SUGAR METABOLISM MEDIATES FREEZING TOLERANCE IN
GRAPEVINES: NOVEL APPROACH AND RECENT ADVANCES
LE MÉTABOLISME DU SUCRE MÉDÉ PARLIENT LA TOLÉRANCE EN
GRAPEVINES: UNE NOUVELLE APPROCHE ET DES AVANCES RÉCENTES
ZHAO, Lu; LI, Shouxin; FINER, John; BLAKESLEE, Joshua J.; DAMI, Imed* Department of Horticulture & Crop Science, Ohio Agricultural Research & Development Center, The Ohio State University, 1680 Madison Avenue, Wooster, Ohio, United States of America *Corresponding author: firstname.lastname@example.org
Abstract: Grape acreage has been expanding rapidly in the cold regions of the U.S. However, the economic sustainability of the grape industry is hampered by freezing damage.
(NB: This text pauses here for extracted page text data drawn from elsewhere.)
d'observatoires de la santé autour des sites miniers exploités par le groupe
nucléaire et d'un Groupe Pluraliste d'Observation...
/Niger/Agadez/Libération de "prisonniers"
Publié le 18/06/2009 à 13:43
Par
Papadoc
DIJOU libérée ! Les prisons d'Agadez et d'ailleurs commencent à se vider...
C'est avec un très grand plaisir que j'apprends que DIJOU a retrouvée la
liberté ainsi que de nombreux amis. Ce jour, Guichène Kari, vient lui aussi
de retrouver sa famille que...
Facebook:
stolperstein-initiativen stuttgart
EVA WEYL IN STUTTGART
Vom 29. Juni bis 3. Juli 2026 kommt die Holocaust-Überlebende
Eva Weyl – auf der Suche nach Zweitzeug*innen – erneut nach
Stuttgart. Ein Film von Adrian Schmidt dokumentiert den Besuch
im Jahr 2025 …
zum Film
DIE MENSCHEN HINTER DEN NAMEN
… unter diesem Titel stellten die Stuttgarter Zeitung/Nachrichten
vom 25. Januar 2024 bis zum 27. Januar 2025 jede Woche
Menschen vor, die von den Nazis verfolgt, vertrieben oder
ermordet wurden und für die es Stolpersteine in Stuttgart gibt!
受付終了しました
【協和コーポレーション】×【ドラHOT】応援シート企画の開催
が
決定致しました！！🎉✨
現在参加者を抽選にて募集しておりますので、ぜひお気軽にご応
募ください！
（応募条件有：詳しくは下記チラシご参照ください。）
It has long been established that sugars play a role in mediating freezing tolerance (FT) in grapes. To advance our understanding of the role of sugar metabolism in mediating FT, we utilized a two-pronged approach. First, since the accumulation of specific sugars strongly correlated with FT in cold-hardy grape genotypes, it was hypothesized that FT in the cold-sensitive grape genotypes can be improved by metabolically engineering grapes to increase sugar accumulation. Grape embryogenic tissues were transformed with gene constructs designed to increase the accumulation of specific “frost protectant sugars”. Gene introduction and expression were confirmed by PCR and metabolite analysis, respectively. Second, as we have previously demonstrated that application of exogenous abscisic acid (ABA) increased the FT of grapevines, we hypothesized that ABA regulates sugar metabolism. Greenhouse-grown grape cultivars were sprayed with ABA and compared to untreated (control) vines over a two-week period. Bud FT, total and most individual sugars increased over time in both control and treated vines, but some sugars were higher in treated than in control vines. The findings from this research have increased our knowledge of the regulatory roles of ABA and sugars on the early cold acclimation responses, and will ultimately help develop new strategies to mitigate freezing damage and thus enhance the economic and environmental sustainability of grape production in cold regions.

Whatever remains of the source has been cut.